Insurable risks are risks that insurance companies will cover. These include a wide range of losses, including those from fire, theft, or lawsuits.

What are the 5 elements of property insurance? ›

  • Coverage A — Dwelling.
  • Coverage B — Other Structures.
  • Coverage C - Personal Property.
  • Coverage D — Loss of Use.
  • Coverage E — Personal Liability.
  • Coverage F - Medical Payments to Others.

What are the five risks that Cannot be insured? ›

An uninsurable risk is a risk that insurance companies cannot insure (or are reluctant to insure) no matter how much you pay. Common uninsurable risks include: reputational risk, regulatory risk, trade secret risk, political risk, and pandemic risk.

What are the elements of uninsurable risk? ›

They are often unpredictable, and severe, and cannot be pooled or spread across a large number of policyholders.

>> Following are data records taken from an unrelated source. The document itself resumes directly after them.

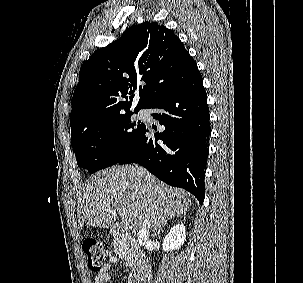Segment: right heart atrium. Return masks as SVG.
I'll return each mask as SVG.
<instances>
[{
    "label": "right heart atrium",
    "mask_w": 303,
    "mask_h": 283,
    "mask_svg": "<svg viewBox=\"0 0 303 283\" xmlns=\"http://www.w3.org/2000/svg\"><path fill=\"white\" fill-rule=\"evenodd\" d=\"M109 141L111 142V141H112V138H110Z\"/></svg>",
    "instance_id": "obj_1"
}]
</instances>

Factors contributing to uninsurable risk include the uncertainty of the event, the potential severity of loss, the inability to pool risks, and moral or legal considerations.

What is not covered as a risk in insurance? ›

The most common types of perils excluded from "all risks" include earthquake, war, government seizure or destruction, wear and tear, infestation, pollution, nuclear hazard, and market loss.

What are the elements of risk management in insurance? ›

Risk Management Plans Have These 5 Elements in Common:
  • Strategy. ...
  • Assessment. ...
  • Response. ...
  • Communication and reporting. ...
  • Monitoring. ...
  • Centralized data collection. ...
  • Risk analysis and assessment. ...
  • Control.

What is not an insurable risk? ›

Uninsurable risk is a condition that poses an unknowable or unacceptable risk of loss or a situation in which the insurance would be against the law. Insurance companies limit their losses by not taking on certain risks that are very likely to result in a loss.